Credit: M. Weiss / Center for Astrophysics | Harvard & Smithsonian

Radio observations of a cold, dense cloud of molecular gas reveal more than a dozen unexpected molecules. Scientists have discovered a vast, previously unknown reservoir of new aromatic material in a cold, dark molecular cloud by detecting individual polycyclic aromatic hydrocarbon molecules in the interstellar medium for the first time, and in doing so are beginning to answer a three-decades-old scientific mystery: how and where are these molecules formed in space?

“We had always thought polycyclic aromatic hydrocarbons were primarily formed in the atmospheres of dying stars,” said Brett McGuire, Assistant Professor of Chemistry at the Massachusetts Institute of Technology, and the Project Principal Investigator for GOTHAM, or Green Bank Telescope (GBT) Observations of TMC-1: Hunting Aromatic Molecules. “In this study, we found them in cold, dark clouds where stars haven’t even started forming yet.”

Aromatic molecules, and PAHs — shorthand for polycyclic aromatic hydrocarbons — are well known to scientists. Aromatic molecules exist in the chemical makeup of human beings and other animals, and are found in food and medicines. As well, PAHs are pollutants formed from the burning of many fossil fuels and are even amongst the carcinogens formed when vegetables and meat are charred at high temperatures. “Polycyclic aromatic hydrocarbons are thought to contain as much as 25-percent of the carbon in the universe,” said McGuire, who is also a research associate at the Center for Astrophysics | Harvard & Smithsonian (CfA). “Now, for the first time, we have a direct window into their chemistry that will let us study in detail how this massive reservoir of carbon reacts and evolves through the process of forming stars and planets.”

Scientists have suspected the presence of PAHs in space since the 1980s but the new research, detailed in nine papers published over the past seven months, provides the first definitive proof of their existence in molecular clouds. To search out the elusive molecules, the team focused the 100m behemoth radio astronomy GBT on the Taurus Molecular Cloud, or TMC-1 — a large, pre-stellar cloud of dust and gas located roughly 450 light-years from Earth that will someday collapse in on itself to form stars — and what they found was astonishing: not only were the accepted scientific models incorrect, but there was a lot more going on in TMC-1 than the team could have imagined.

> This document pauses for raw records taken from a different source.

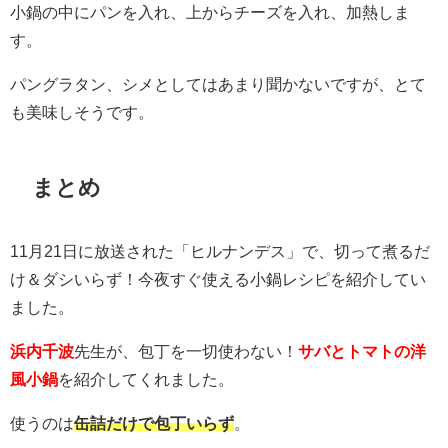
小鍋の中にパンを入れ、上からチーズを入れ、加熱しま
す。
パングラタン、シメとしてはあまり聞かないですが、とて
も美味しそうです。
まとめ
11月21日に放送された「ヒルナンデス」で、切って煮るだ
け＆ダシいらず！今夜すぐ使える小鍋レシピを紹介してい
ました。
浜内千波
先生が、包丁を一切使わない！
サバとトマトの洋
風小鍋
を紹介してくれました。
使うのは
缶詰だけで包丁いらず
。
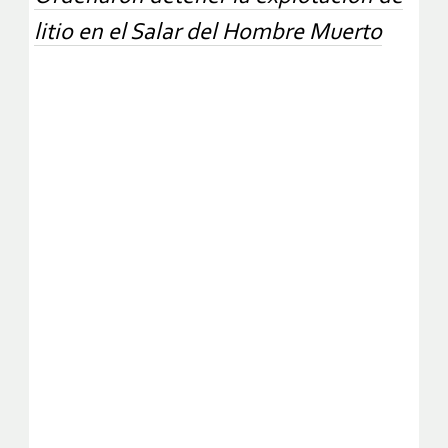
litio en el Salar del Hombre Muerto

“From decades of previous modeling, we believed that we had a fairly good understanding of the chemistry of molecular clouds,” said Michael McCarthy, an astrochemist and Acting Deputy Director of CfA, whose research group made the precise laboratory measurements that enabled many of these astronomical detections to be established with confidence. “What these new astronomical observations show is these molecules are not only present in molecular clouds, but at quantities which are orders of magnitude higher than standard models predict.”

McGuire added that previous studies revealed only that there were PAH molecules out there, but not which specific ones. “For the last 30 years or so, scientists have been observing the bulk signature of these molecules in our galaxy and other galaxies in the infrared, but we couldn’t see which individual molecules made up that mass. With the addition of radio astronomy, instead of seeing this large mass that we can’t distinguish, we’re seeing individual molecules.”

Much to their surprise, the team didn’t discover just one new molecule hiding out in TMC-1. Detailed in multiple papers, the team observed 1-cyanonaphthalene, 1-cyano-cyclopentadiene, HC11N, 2-cyanonaphthalene, vinylcyanoacetylene, 2-cyano-cyclopentadiene, benzonitrile, trans-(E)-cyanovinylacetylene, HC4NC, and propargylcyanide, among others. “It’s like going into a boutique shop and just browsing the inventory on the front-end without ever knowing there was a back room. We’ve been collecting little molecules for 50 years or so and now we have discovered there’s a back door. When we opened that door and looked in, we found this giant warehouse of molecules and chemistry that we did not expect,” said McGuire. “There it was, all the time, lurking just beyond where we had looked before.”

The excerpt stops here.